** Extracted data follows **

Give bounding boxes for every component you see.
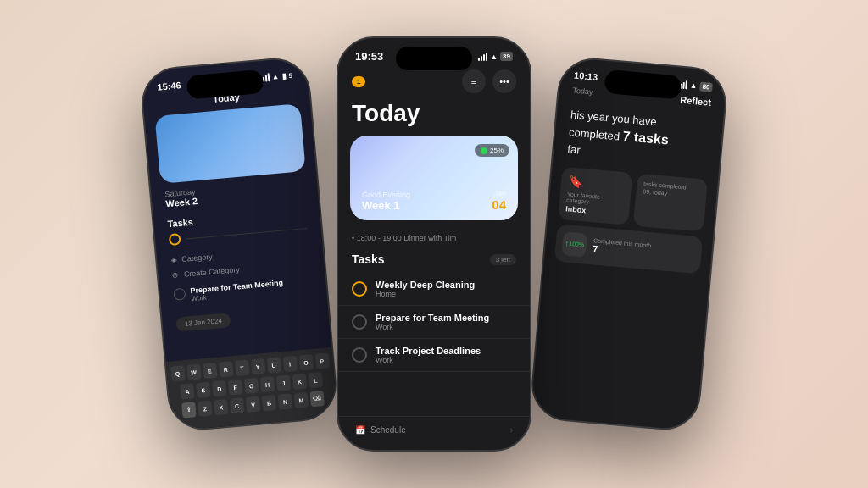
key-a[interactable]: A xyxy=(180,383,195,399)
evening-label: Good Evening xyxy=(362,191,410,199)
task-cat-center-2: Work xyxy=(376,323,489,331)
key-p[interactable]: P xyxy=(314,352,330,369)
task-check-center-2 xyxy=(352,314,367,330)
today-label-right: Today xyxy=(572,86,593,97)
key-f[interactable]: F xyxy=(228,379,243,395)
key-q[interactable]: Q xyxy=(170,365,186,381)
reflect-title-right: Reflect xyxy=(680,95,712,108)
keyboard-left: Q W E R T Y U I O P A S D F G H xyxy=(166,347,337,431)
arrow-up-icon: ↑ 100% xyxy=(562,231,587,257)
notif-badge-center[interactable]: 1 xyxy=(352,76,365,87)
key-t[interactable]: T xyxy=(235,360,250,376)
day-num: 04 xyxy=(492,197,506,212)
phone-right-inner: 10:13 ▲ 80 Today Reflect his year you ha… xyxy=(531,57,727,430)
bottom-card-right: ↑ 100% Completed this month 7 xyxy=(554,224,703,274)
key-d[interactable]: D xyxy=(212,380,227,396)
key-r[interactable]: R xyxy=(219,361,234,377)
tasks-title-center: Tasks xyxy=(352,252,385,266)
wifi-icon-center: ▲ xyxy=(490,53,498,61)
hero-card-footer: Good Evening Week 1 Jan 04 xyxy=(362,189,506,212)
tasks-header-center: Tasks 3 left xyxy=(338,249,530,273)
key-c[interactable]: C xyxy=(230,397,245,413)
phone-right: 10:13 ▲ 80 Today Reflect his year you ha… xyxy=(529,55,730,433)
phone-center-inner: 19:53 ▲ 39 1 ≡ ••• Today 25% xyxy=(338,38,530,450)
page-title-center: Today xyxy=(338,100,530,136)
key-w[interactable]: W xyxy=(186,364,202,380)
grid-card-tasks: tasks completed 09, today xyxy=(633,173,708,231)
key-l[interactable]: L xyxy=(309,372,324,388)
tasks-section-left: Tasks ◈ Category ⊕ Create Category Prepa… xyxy=(153,202,327,314)
key-u[interactable]: U xyxy=(266,357,281,373)
task-name-center-1: Weekly Deep Cleaning xyxy=(376,280,475,290)
tasks-left-badge: 3 left xyxy=(490,254,516,265)
schedule-line-center: • 18:00 - 19:00 Dinner with Tim xyxy=(338,230,530,249)
key-j[interactable]: J xyxy=(276,374,292,391)
key-h[interactable]: H xyxy=(260,376,275,392)
time-left: 15:46 xyxy=(157,80,181,92)
task-cat-center-1: Home xyxy=(376,290,475,298)
wifi-icon-right: ▲ xyxy=(689,81,698,91)
task-item-center-2[interactable]: Prepare for Team Meeting Work xyxy=(338,306,530,339)
dynamic-island-center xyxy=(396,47,472,70)
task-item-center-3[interactable]: Track Project Deadlines Work xyxy=(338,339,530,372)
status-icons-left: ▲ ▮ 5 xyxy=(259,71,292,82)
key-z[interactable]: Z xyxy=(198,401,213,417)
hero-week-label: Week 1 xyxy=(362,199,410,212)
task-circle-left xyxy=(169,233,181,246)
key-i[interactable]: I xyxy=(282,356,298,372)
task-check-center-1 xyxy=(352,281,367,297)
plus-icon: ⊕ xyxy=(171,270,179,280)
input-line-left xyxy=(186,227,308,239)
action-icons-center: ≡ ••• xyxy=(462,69,516,93)
key-delete[interactable]: ⌫ xyxy=(310,391,326,407)
battery-right: 80 xyxy=(699,81,713,92)
hero-card-center: 25% Good Evening Week 1 Jan 04 xyxy=(350,136,518,220)
key-g[interactable]: G xyxy=(244,378,259,394)
bottom-bar-center: 📅 Schedule › xyxy=(338,416,530,450)
menu-button-center[interactable]: ≡ xyxy=(462,69,486,93)
task-name-center-2: Prepare for Team Meeting xyxy=(376,313,489,323)
phones-container: 15:46 ▲ ▮ 5 Today Saturday Week 2 Tasks xyxy=(0,0,868,488)
key-o[interactable]: O xyxy=(298,354,314,370)
status-icons-right: ▲ 80 xyxy=(677,80,713,92)
task-name-center-3: Track Project Deadlines xyxy=(376,346,481,356)
wifi-icon-left: ▲ xyxy=(271,72,280,81)
task-check-left-1 xyxy=(173,288,186,301)
calendar-icon-center: 📅 xyxy=(355,425,365,435)
bookmark-icon: 🔖 xyxy=(568,174,626,192)
battery-center: 39 xyxy=(500,52,513,61)
date-badge-left: 13 Jan 2024 xyxy=(175,313,231,332)
grid-card-bookmark: 🔖 Your favorite category Inbox xyxy=(558,167,632,225)
time-right: 10:13 xyxy=(574,70,598,82)
hero-date-badge: Jan 04 xyxy=(492,189,506,212)
key-s[interactable]: S xyxy=(196,382,211,398)
progress-badge-center: 25% xyxy=(475,144,509,157)
task-cat-center-3: Work xyxy=(376,356,481,364)
hero-count-right: 7 tasks xyxy=(622,129,670,147)
status-icons-center: ▲ 39 xyxy=(478,52,513,61)
chevron-right-center: › xyxy=(510,425,513,435)
battery-icon-left: ▮ xyxy=(281,71,287,80)
key-shift[interactable]: ⇧ xyxy=(181,402,197,418)
key-k[interactable]: K xyxy=(292,374,308,390)
key-m[interactable]: M xyxy=(294,392,309,408)
hero-image-left xyxy=(154,103,305,184)
schedule-link-center[interactable]: 📅 Schedule xyxy=(355,425,406,435)
time-center: 19:53 xyxy=(355,50,383,63)
top-bar-center: 1 ≡ ••• xyxy=(338,66,530,100)
task-item-center-1[interactable]: Weekly Deep Cleaning Home xyxy=(338,273,530,306)
key-y[interactable]: Y xyxy=(250,358,265,374)
key-n[interactable]: N xyxy=(278,393,293,409)
key-b[interactable]: B xyxy=(262,395,277,411)
phone-left-inner: 15:46 ▲ ▮ 5 Today Saturday Week 2 Tasks xyxy=(141,57,337,430)
key-e[interactable]: E xyxy=(203,363,218,379)
phone-center: 19:53 ▲ 39 1 ≡ ••• Today 25% xyxy=(337,36,531,452)
more-button-center[interactable]: ••• xyxy=(492,69,516,93)
task-check-center-3 xyxy=(352,347,367,363)
check-circle-progress xyxy=(481,147,487,154)
key-v[interactable]: V xyxy=(246,396,261,413)
key-x[interactable]: X xyxy=(214,399,229,415)
phone-left: 15:46 ▲ ▮ 5 Today Saturday Week 2 Tasks xyxy=(139,55,340,433)
layers-icon: ◈ xyxy=(170,256,177,265)
month-label: Jan xyxy=(492,189,506,197)
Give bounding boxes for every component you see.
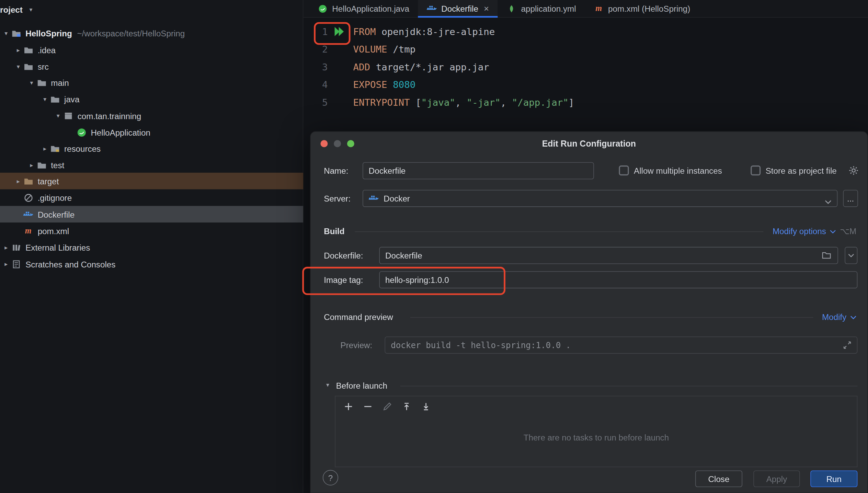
tree-item-main[interactable]: ▾ main [0, 74, 304, 91]
chevron-down-icon[interactable]: ▾ [1, 30, 11, 37]
remove-task-button[interactable] [363, 401, 373, 411]
close-tab-icon[interactable]: × [484, 3, 489, 13]
add-task-button[interactable] [343, 401, 353, 411]
tree-item-dockerfile[interactable]: Dockerfile [0, 206, 304, 222]
dialog-title: Edit Run Configuration [310, 139, 867, 149]
modify-options-link[interactable]: Modify options ⌥M [773, 223, 856, 239]
tree-item-helloapplication[interactable]: HelloApplication [0, 124, 304, 140]
tree-item-java[interactable]: ▾ java [0, 91, 304, 107]
chevron-right-icon[interactable]: ▸ [1, 244, 11, 251]
section-divider [355, 231, 763, 232]
section-divider [400, 386, 858, 387]
docker-icon [23, 209, 33, 219]
tab-label: HelloApplication.java [332, 4, 409, 13]
line-number: 5 [304, 93, 328, 111]
ignore-file-icon [23, 193, 33, 202]
chevron-down-icon[interactable]: ▾ [13, 63, 23, 70]
code-line-2: VOLUME /tmp [353, 41, 574, 58]
folder-icon [23, 62, 33, 71]
move-down-button[interactable] [421, 401, 431, 411]
chevron-down-icon [830, 229, 836, 233]
server-more-button[interactable]: ... [843, 190, 858, 207]
edit-task-button[interactable] [382, 401, 392, 411]
package-icon [63, 111, 73, 120]
tab-helloapplication-java[interactable]: HelloApplication.java [309, 0, 418, 17]
line-number: 3 [304, 58, 328, 76]
docker-icon [369, 194, 379, 203]
tree-item-package[interactable]: ▾ com.tan.trainning [0, 107, 304, 124]
tree-item-scratches[interactable]: ▸ Scratches and Consoles [0, 256, 304, 272]
project-path: ~/workspace/test/HelloSpring [77, 28, 185, 38]
tree-item-resources[interactable]: ▸ resources [0, 140, 304, 157]
image-tag-field[interactable] [379, 271, 857, 288]
preview-value: docker build -t hello-spring:1.0.0 . [391, 340, 571, 350]
chevron-down-icon[interactable]: ▾ [53, 112, 63, 119]
tree-item-hellospring[interactable]: ▾ HelloSpring ~/workspace/test/HelloSpri… [0, 25, 304, 42]
modify-link[interactable]: Modify [822, 309, 856, 325]
chevron-down-icon[interactable]: ▾ [40, 95, 50, 103]
tree-item-label: Scratches and Consoles [25, 259, 115, 268]
before-launch-title: Before launch [336, 378, 387, 393]
server-select-value: Docker [384, 194, 410, 203]
tab-pom-xml[interactable]: m pom.xml (HelloSpring) [585, 0, 699, 17]
chevron-down-icon [850, 315, 856, 319]
tree-item-src[interactable]: ▾ src [0, 58, 304, 74]
move-up-button[interactable] [401, 401, 411, 411]
store-project-file-checkbox[interactable] [751, 165, 761, 175]
tree-item-test[interactable]: ▸ test [0, 157, 304, 173]
server-label: Server: [324, 190, 351, 207]
before-launch-tasks-panel: There are no tasks to run before launch [335, 396, 857, 467]
tree-item-pomxml[interactable]: m pom.xml [0, 222, 304, 239]
chevron-right-icon[interactable]: ▸ [26, 161, 36, 169]
chevron-right-icon[interactable]: ▸ [1, 261, 11, 268]
code-line-4: EXPOSE 8080 [353, 76, 574, 94]
chevron-down-icon[interactable]: ▾ [26, 79, 36, 86]
tab-label: Dockerfile [441, 4, 478, 13]
chevron-down-icon[interactable]: ▾ [323, 381, 333, 389]
scratches-icon [11, 259, 21, 268]
browse-folder-icon[interactable] [822, 251, 832, 262]
tree-item-label: External Libraries [25, 243, 90, 252]
tree-item-label: resources [64, 144, 101, 153]
libraries-icon [11, 243, 21, 252]
tree-item-label: HelloSpring [25, 28, 72, 38]
spring-boot-icon [76, 128, 86, 137]
docker-icon [427, 4, 437, 13]
chevron-right-icon[interactable]: ▸ [40, 145, 50, 152]
tree-item-label: java [64, 94, 79, 104]
maven-icon: m [594, 4, 604, 13]
settings-gear-icon[interactable] [849, 165, 859, 177]
apply-button[interactable]: Apply [753, 470, 800, 487]
tab-dockerfile[interactable]: Dockerfile × [418, 0, 498, 17]
maven-icon: m [23, 226, 33, 236]
project-dropdown[interactable]: roject ▾ [0, 3, 36, 16]
tree-item-label: test [51, 160, 64, 170]
tree-item-label: src [38, 62, 49, 71]
preview-field: docker build -t hello-spring:1.0.0 . [385, 336, 858, 354]
folder-icon [23, 45, 33, 54]
code-area[interactable]: FROM openjdk:8-jre-alpine VOLUME /tmp AD… [353, 23, 574, 111]
expand-preview-icon[interactable] [843, 341, 851, 352]
run-button[interactable]: Run [810, 470, 857, 487]
chevron-right-icon[interactable]: ▸ [13, 177, 23, 185]
project-folder-icon [11, 28, 21, 38]
tree-item-idea[interactable]: ▸ .idea [0, 42, 304, 58]
tree-item-gitignore[interactable]: .gitignore [0, 189, 304, 206]
dockerfile-field[interactable] [379, 247, 838, 264]
tree-item-label: pom.xml [38, 226, 69, 236]
run-dockerfile-icon[interactable] [332, 25, 345, 38]
project-dropdown-label: roject [0, 5, 23, 14]
allow-multiple-checkbox[interactable] [619, 165, 629, 175]
dockerfile-dropdown-button[interactable] [845, 247, 857, 264]
close-button[interactable]: Close [695, 470, 742, 487]
server-select[interactable]: Docker [363, 190, 837, 207]
help-button[interactable]: ? [323, 470, 338, 485]
tab-label: application.yml [521, 4, 576, 13]
chevron-right-icon[interactable]: ▸ [13, 46, 23, 54]
tree-item-target[interactable]: ▸ target [0, 173, 304, 189]
tab-application-yml[interactable]: application.yml [498, 0, 585, 17]
dockerfile-label: Dockerfile: [324, 247, 363, 264]
name-field[interactable] [363, 162, 594, 179]
project-panel: roject ▾ ▾ HelloSpring ~/workspace/test/… [0, 0, 304, 493]
tree-item-external-libraries[interactable]: ▸ External Libraries [0, 239, 304, 255]
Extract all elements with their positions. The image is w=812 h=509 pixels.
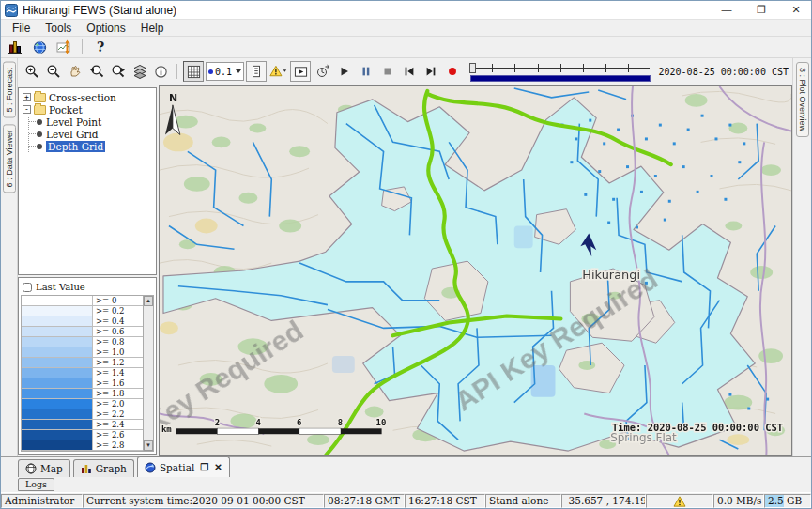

** End of Extracted data **

> Activity: Lines that include the word "dropdown" are to be extracted from the data above.

> Finished task:
project-dropdown[interactable]: roject ▾ [0, 3, 36, 16]
project-dropdown-label: roject [0, 5, 23, 14]
dockerfile-dropdown-button[interactable] [845, 247, 857, 264]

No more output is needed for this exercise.